Today is the international day against Drug Abuse. One of the things about doing public health at the University of Cape Town is the visceral encounter of people on the street. A walk between my flat in Mowbray means crossing the highway and walking past a small shopping center and then turning into the MedSchool. Homeless people begging for money are often on the way. As you know, drug use and homelessness often go together, which causal relationships between the two resisting simplistic models.
This is where qualitative research comes in. It is telling people’s stories, essentially. And then one may ask, but these are just stories, they are not numbers or statistics of risk. But they are not fiction either – they are important.

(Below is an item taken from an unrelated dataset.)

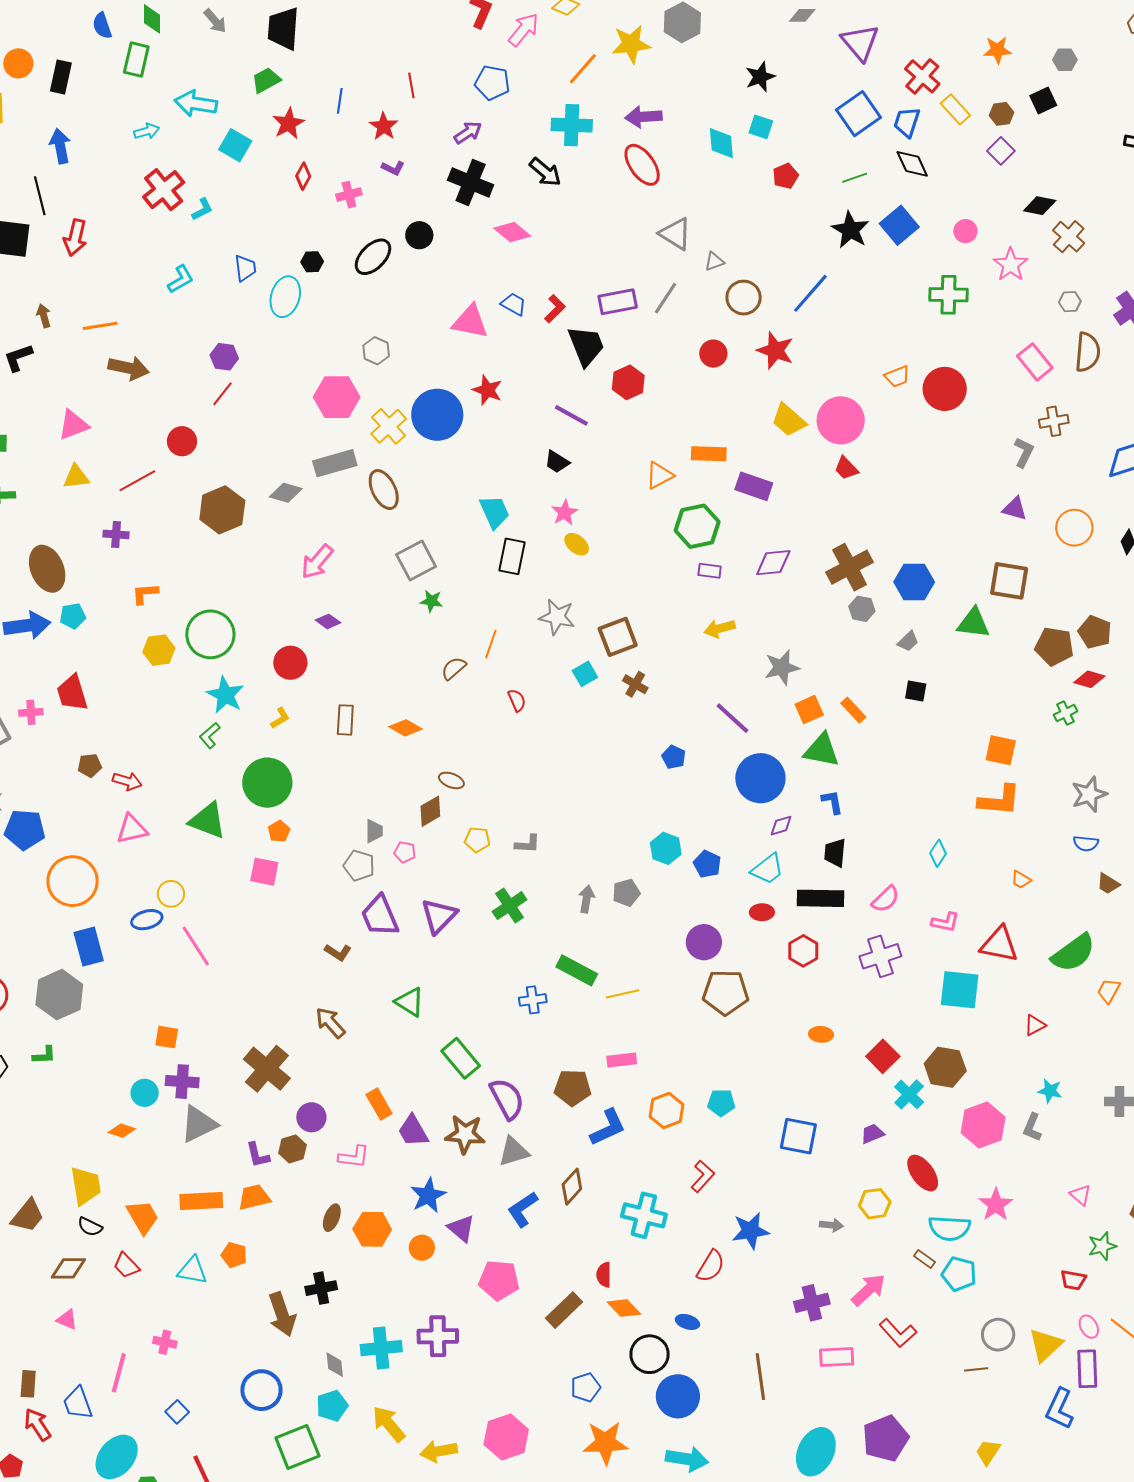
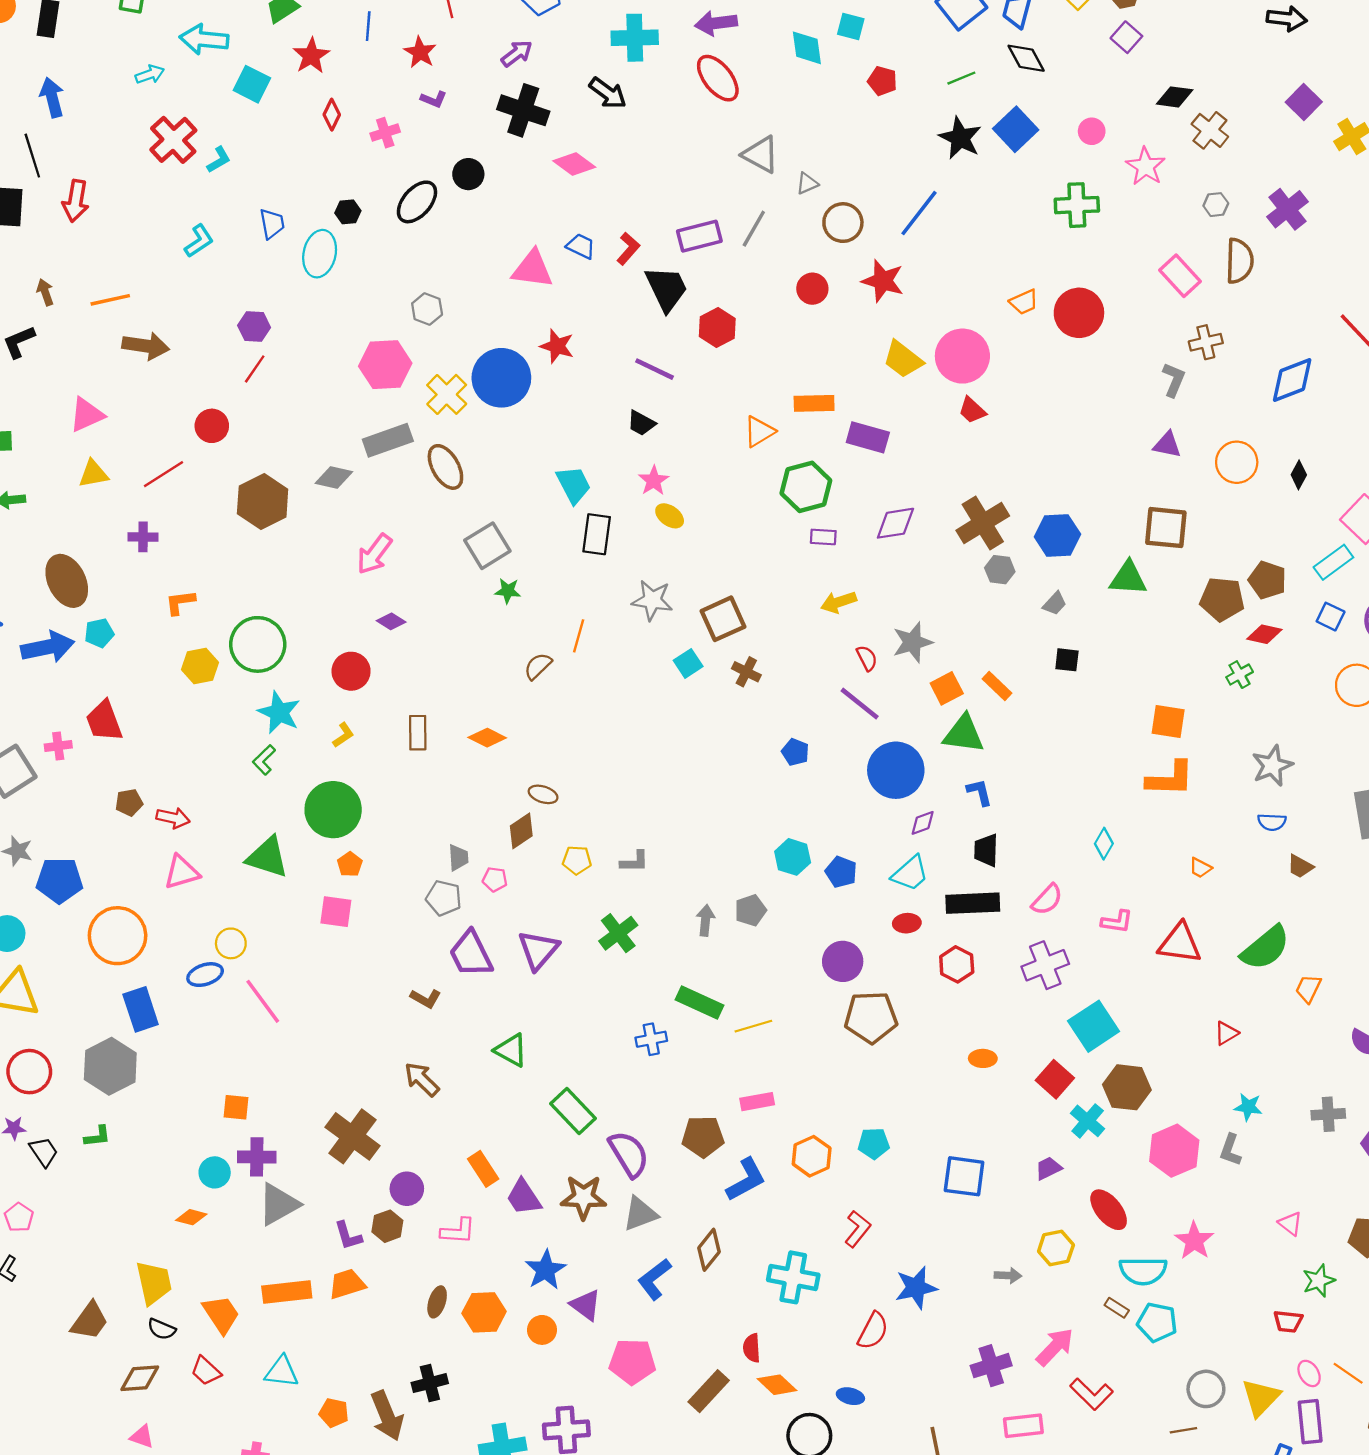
red pentagon: (786, 176) -> (882, 81), turned -30
red semicircle: (517, 700) -> (867, 658), moved
cyan square: (960, 990) -> (1094, 1026), moved, turned -36
orange pentagon: (234, 1255) -> (334, 1413), moved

To come to my own story. Here I bring in my own experience rather than hovering in some theoretical territory I am not even adept at. I invited a total stranger, a young man who asked me for money on street, into my flat yesterday afternoon. Why did I do this? He seemed young, in his teens, but he said he was 22. He seemed harmless and he was (my flatmate was home, which meant I did not need to fear). He seemed hungry and rather than just giving him some food, I asked him if he would like to eat lunch with me. It was heart wrenching for me, because he was a young man, who comes from a neighborhood where he knows someone his age with Tuberculosis. I am doing a paper on Tuberculosis in young people, but I have never met anyone who is actually at risk of this disease in Cape Town, that is to say a young person who could potentially have the disease. Most of the students here are far removed from the conditions of overcrowding and inadequate nutrition that promote the disease in those latentely infected (it is thought at least 50% of adolescents are latently infected with TB, but those who develop disease a subset – our study looks at the actual outcomes of TB treatment).
He was glad to have had a Sunday lunch. He was carrying his Qu’aran, but of course I did not ask why he was not fasting (as a Roman Catholic, my own belief is to refrain from any condescending judgement).
I began the conversation by telling him on the street that I had no intention of giving him money, only food. For this reason, we took a Cape Town taxi together – a true adventure for me given my fear of being robbed – to town. There, I gave him the cab fare he needed to go to Mitchell’s Plein – a marginalized community intended as a ghetto for colored people during apartheid which has become synonymous with urban decay – crime, drugs, deprivation – in Cape Town. This is not a history lesson, look up apartheid.
I made a conscious choice to give him the equivalent of $1.25 for his cab fare. I did this, because I recall Andrew Scheibe, an epidemiologist and fellow queer researcher gave a talk on drug use and HIV in Cape Town during this fellowship, telling me that paternalistic solutions are not sustainable. Empowering the individual to make the choice is what matters. I told Zaheer that I hoped he continued his Islamic studies, which he hopes will lead to a career and to make sure he always has taxi fare to go home.
Thinking back, the experience was quite empowering for me, knowing that I am not dealing with zeros and ones in my data, but representations of the experiences of living (and some deceased) people.